Slow inference on vLLM
Thank you for creating this quant! I am trying to run it on my 6x3090 machine with 3 pairs of nv-linked 3090s. Unfortunately i'm only getting 5tokens/s. This doesn't make sense with a 22B active parameter model.
I use the following command:
vllm serve justinjja/Qwen3-235B-A22B-INT4-W4A16 -tp 2 -pp 3 --max-model-len 2048 --max-num-batched-tokens 2048 --max-num-seqs 1 --enable-chunked-prefill --enforce-eager --gpu-memory-utilization 0.95
Theoretically I should be getting 170 t/s:
936*2 (bandwidth of 3090 x 2 for tensor parallel 2) / 11 (size in GB of active parameters at INT4)
I see that half my cards sit idly with no GPU usage. So bizarre. Would you have any insight into why this is happening?
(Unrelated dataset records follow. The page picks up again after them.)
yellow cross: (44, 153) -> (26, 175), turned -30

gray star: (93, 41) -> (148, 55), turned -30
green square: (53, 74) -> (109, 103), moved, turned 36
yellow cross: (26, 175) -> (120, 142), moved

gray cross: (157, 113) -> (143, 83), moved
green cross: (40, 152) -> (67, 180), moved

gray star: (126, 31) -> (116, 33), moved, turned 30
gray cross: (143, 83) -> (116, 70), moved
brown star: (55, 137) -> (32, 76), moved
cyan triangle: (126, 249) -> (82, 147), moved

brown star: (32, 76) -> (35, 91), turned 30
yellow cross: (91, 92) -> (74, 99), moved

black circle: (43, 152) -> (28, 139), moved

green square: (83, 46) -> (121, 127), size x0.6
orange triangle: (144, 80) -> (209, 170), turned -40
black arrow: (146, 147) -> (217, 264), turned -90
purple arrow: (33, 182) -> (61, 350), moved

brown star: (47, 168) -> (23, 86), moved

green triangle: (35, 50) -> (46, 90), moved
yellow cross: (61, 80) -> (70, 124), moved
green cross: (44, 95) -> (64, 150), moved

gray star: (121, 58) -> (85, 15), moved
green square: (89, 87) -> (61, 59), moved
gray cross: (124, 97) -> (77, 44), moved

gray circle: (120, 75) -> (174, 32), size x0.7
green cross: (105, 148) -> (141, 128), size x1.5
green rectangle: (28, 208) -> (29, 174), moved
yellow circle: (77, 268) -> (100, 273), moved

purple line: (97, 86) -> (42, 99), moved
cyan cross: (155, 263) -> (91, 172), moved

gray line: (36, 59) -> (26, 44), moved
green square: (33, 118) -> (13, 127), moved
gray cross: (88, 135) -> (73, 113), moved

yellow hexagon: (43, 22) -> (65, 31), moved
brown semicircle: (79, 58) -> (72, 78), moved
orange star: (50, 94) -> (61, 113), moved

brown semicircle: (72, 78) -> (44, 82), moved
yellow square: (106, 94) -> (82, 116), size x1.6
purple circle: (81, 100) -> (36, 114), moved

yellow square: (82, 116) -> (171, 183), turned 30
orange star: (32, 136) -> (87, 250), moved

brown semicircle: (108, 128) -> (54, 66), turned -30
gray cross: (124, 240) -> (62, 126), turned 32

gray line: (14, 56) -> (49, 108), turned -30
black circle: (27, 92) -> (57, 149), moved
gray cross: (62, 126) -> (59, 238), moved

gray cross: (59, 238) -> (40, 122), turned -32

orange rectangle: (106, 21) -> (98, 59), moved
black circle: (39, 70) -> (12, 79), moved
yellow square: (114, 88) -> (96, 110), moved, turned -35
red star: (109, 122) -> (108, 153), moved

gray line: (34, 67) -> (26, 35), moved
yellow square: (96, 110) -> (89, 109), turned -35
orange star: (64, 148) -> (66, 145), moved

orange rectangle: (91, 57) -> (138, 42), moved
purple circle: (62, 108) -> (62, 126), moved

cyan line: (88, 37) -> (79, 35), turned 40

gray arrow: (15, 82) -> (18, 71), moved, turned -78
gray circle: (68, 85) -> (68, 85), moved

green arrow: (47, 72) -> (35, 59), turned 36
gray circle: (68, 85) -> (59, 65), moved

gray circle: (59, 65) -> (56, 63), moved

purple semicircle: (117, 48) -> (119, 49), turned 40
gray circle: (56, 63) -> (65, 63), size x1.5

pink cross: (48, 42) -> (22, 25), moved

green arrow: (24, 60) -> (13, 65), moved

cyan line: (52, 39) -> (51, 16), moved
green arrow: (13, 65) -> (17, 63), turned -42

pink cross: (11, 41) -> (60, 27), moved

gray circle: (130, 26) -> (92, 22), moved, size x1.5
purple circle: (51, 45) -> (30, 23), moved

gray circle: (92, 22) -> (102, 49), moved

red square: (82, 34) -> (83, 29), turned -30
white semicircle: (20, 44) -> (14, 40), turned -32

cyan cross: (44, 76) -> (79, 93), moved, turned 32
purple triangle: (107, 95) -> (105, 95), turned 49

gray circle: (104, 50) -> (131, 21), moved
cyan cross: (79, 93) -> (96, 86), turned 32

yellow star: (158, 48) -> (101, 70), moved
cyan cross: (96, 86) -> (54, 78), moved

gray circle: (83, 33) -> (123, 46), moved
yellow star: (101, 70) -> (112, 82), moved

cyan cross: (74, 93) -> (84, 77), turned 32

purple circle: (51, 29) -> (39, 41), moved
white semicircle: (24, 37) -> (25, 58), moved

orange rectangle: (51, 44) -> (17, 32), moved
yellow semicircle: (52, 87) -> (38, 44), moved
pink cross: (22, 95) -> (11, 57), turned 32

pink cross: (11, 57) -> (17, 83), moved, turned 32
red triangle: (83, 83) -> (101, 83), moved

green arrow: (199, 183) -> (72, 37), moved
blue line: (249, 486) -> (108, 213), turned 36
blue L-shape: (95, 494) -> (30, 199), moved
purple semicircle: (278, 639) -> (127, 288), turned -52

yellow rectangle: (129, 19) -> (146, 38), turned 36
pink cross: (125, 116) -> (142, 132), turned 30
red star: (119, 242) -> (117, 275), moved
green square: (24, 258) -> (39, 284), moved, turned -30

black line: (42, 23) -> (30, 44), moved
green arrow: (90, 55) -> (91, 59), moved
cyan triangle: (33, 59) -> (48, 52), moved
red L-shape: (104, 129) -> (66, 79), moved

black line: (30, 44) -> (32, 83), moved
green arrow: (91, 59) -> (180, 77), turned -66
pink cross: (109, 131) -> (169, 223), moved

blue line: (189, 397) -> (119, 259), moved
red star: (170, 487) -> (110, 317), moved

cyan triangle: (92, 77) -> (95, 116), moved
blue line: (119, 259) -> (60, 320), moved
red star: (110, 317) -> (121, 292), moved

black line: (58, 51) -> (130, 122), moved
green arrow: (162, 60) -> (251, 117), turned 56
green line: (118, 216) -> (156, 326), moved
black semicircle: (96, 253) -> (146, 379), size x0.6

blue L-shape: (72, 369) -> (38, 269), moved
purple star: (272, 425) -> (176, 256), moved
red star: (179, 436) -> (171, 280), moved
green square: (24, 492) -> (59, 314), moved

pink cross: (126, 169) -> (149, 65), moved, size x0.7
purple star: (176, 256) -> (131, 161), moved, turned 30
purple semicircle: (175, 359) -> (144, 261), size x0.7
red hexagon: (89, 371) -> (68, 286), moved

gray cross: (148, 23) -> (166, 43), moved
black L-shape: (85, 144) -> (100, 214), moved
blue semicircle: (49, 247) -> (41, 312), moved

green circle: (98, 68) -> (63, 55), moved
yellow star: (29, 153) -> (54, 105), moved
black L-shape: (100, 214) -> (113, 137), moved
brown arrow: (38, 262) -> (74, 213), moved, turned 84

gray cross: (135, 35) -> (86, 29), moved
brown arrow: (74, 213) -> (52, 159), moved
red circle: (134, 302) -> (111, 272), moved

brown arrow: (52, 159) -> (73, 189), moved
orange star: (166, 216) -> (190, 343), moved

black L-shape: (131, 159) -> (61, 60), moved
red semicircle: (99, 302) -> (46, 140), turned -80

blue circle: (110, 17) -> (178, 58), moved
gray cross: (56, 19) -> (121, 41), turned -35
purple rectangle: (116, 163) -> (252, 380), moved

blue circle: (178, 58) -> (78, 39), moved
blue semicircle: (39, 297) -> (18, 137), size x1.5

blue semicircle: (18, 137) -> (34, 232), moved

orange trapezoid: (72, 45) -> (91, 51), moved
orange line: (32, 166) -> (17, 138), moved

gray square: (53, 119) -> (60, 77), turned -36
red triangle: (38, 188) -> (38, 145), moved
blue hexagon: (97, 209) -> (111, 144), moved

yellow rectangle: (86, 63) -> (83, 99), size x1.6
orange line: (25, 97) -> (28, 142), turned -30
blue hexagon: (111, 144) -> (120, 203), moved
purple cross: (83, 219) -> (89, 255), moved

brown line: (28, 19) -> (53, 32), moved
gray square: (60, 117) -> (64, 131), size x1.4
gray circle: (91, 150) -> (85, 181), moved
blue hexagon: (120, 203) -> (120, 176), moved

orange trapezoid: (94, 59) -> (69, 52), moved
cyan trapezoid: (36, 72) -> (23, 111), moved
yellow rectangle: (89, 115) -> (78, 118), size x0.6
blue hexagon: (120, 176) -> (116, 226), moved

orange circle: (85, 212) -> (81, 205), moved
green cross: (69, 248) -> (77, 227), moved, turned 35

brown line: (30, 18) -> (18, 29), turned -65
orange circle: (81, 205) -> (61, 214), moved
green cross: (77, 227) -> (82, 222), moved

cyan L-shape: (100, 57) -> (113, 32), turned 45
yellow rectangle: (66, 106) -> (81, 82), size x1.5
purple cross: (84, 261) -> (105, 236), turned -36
I use the following command:
vllm serve justinjja/Qwen3-235B-A22B-INT4-W4A16 -tp 2 -pp 3 --max-model-len 2048 --max-num-batched-tokens 2048 --max-num-seqs 1 --enable-chunked-prefill --enforce-eager --gpu-memory-utilization 0.95
With the MoE overhead you won't get anything close to 170,
However I can get ~20 T/s with your settings but with enforce-eager removed
With enforce-eager I also get 5 T/s
That said keep your vllm up to date, Kernel improvements for qwen3 may improve speeds.
Removing "enforce-eager" got me up to 20t/s as well. And running a batch size of 2, doubled throughput.
Now i get ~600t/s prompt processing and 45t/s generation. Still lower then theoretical max of ~170t/s. I will keep an eye on updates to vLLM though.
Thanks!
I get 64/ts with latestest vllm
4 ada a6000s with 131072 context and --rope-scaling '{"rope_type":"yarn","factor":4.0,"original_max_position_embeddings":32768}' --max-model-len 131072 -tp 4
Thank you for making this quant! I would like to make it work in sglang which is usually a bit faster. But it does not work. I tried to create a gptq v2 but I do not have enough system ram to convert it.